四十二年の午前零時

 塵のように舞い上がった水と氷の欠片が、蜂飼いの頬をさあっと撫ぜて通り抜けてゆきます。


「おや、八十四年の半分が経過したのだろうか」


 はたと巣箱を手入れする手をとめて顔を上げれば、放射状の光がさわさわと水と氷の欠片を追うようにして通り抜けていきました。

 蜂飼いの周りには鍵蜂たちがぶんぶん、ぷんぷんと飛んでいて、早く巣箱に戻らせろと云わんばかりです。そこで蜂飼いはスッとその鍵穴のような巣箱の中央に、真鍮色の鍵をひとつさしてはくるりと回してみせます。蜂たちがそれにあわせてくるりと回ると、巣からこぼれた蜜が光りかがやき、ぽろんからんと音を立ててはブリキの缶の中で飴玉へと変わってゆきました。

 その飴をひとつひとつ手にとって透かして眺め、ひとつも曇りのないことを蜂飼いが確認していると、鍵蜂たちはどうやら誇らしげにぶぅうん、ぶぅううんと羽ばたいておりました。


 振り返るとそこには、氷の結晶ででき上がったかのような見目をした、小さな男の子が立っております。まだようやく立ち上がったばかり……の歳だったのでしょう、どうにも言葉がわかるようではありません。

 蜂飼いの姿を見つけると、男の子は嬉しそうに浅い川をバシャバシャと渡ってきます。けれども、その距離がもう触れるくらいになるとぴたりと止まってしまったのでした。

 蜂飼いは「そうか、」とひと言呟くと、先ほど出来上がったばかりの飴を男の子に差し出します。男の子は戸惑う様子を見せておりましたが、「ほらごらんよ」と蜂飼いが自身も飴玉を口に含んでみせると、思いきったようにぱくりとそれを口に入れたのでした。

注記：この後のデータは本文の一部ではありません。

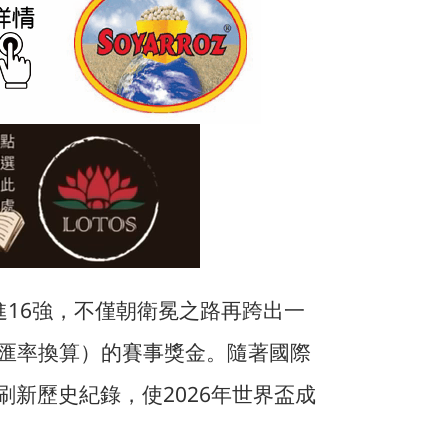
挺進16強，不僅朝衛冕之路再跨出一
依匯率換算）的賽事獎金。隨著國際
刷新歷史紀錄，使2026年世界盃成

 冷たくてしゃりしゃりとした感触と、大海に揺蕩うかのような少しの塩味とぼんやりした甘さにそれは感じられました。

 男の子はその表情を嬉しそうに綻ばせては、口の中で溶けゆく飴の味を楽しむのでした。


「アンブリエル、いるんだろう? 実にまぁ四十二年ぶりと云ったところじゃないか」

「おれからすればこんなもの半年ばかりという感じだね、蜂飼い」

「こんな夜さ、不思議な出逢いもあったものじゃないだろうかとぼくは想うんだけれどね」


 何を云うのさと、冷たい風と共に皮膚がひび割れたような、それでいて薄青の光を纏った不思議な姿の男が答えます。氷と、水と、放射線の風はどうやら彼から漂ってきていたようでした。


「迎えにきたんじゃないのかと、ぼくは思ったのだけど」

「あゝ、それもまたいいのかもしれないな、けれども」

「軌道共鳴ならば、その子はもう十分に素質を持っているよ」


 はあ、とアンブリエルと呼ばれた男は、薄暗闇色の外套から薄青く光る手を差し出だしました。ふっと、少し怯えるように男の子は目を瞑りましたが、どうしたことか恐る恐るその差し出された指先にそっと触れてみたのです。

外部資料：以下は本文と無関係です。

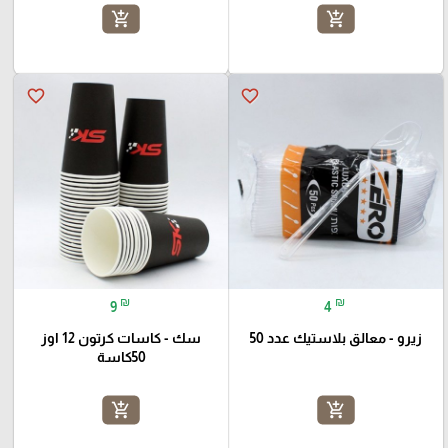
add_shopping_cart
add_shopping_cart
favorite_border
favorite_border
₪
₪
9
4
زيرو - معالق بلاستيك عدد 50
سك - كاسات كرتون 12 اوز
50كاسة
add_shopping_cart
add_shopping_cart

 すると、氷のような男の子の頬に、ほのかに黄みがかった輝きが差し込みました。初めて繋いだ手の温かさに男の子は幸せでたまらないと云うような表情をしたのです。

 それを見て、少しばかり氷のようなアンブリエルの目元が驚きを孕んだように見開かれておりました。


「この子の名前はなんだろうか……?」

「名前は、きみがつけておあげよアンブリエル。その子は生まれて間も無く、氷の湖に眠ってしまった子だそうでね」

「……ひとの愛は冷たすぎておれには理解ができないよ」


 近づきすぎると凍えてしまうアンブリエル。誰とも軌道共鳴を起こさずに、回り続けるアンブリエル。近づきすぎてしまえば砕けてしまうアンブリエル。

 彼は四十二年の真夜中を、たったひとりで飛ばなければならないさだめの中におりました。その、彼にとってはたった半年の長い長い夜が、今度は四十二年の長い昼に切り替わる——今日はそんな夜でした。


「おいで、プヴェル」


 繋がれた小さな手のひらに、ほんの少しの震えが伝わらないように……。

 アンブリエルは氷の息を吐きながら、男の子に夜空の道を教え共に歩いていくのでした。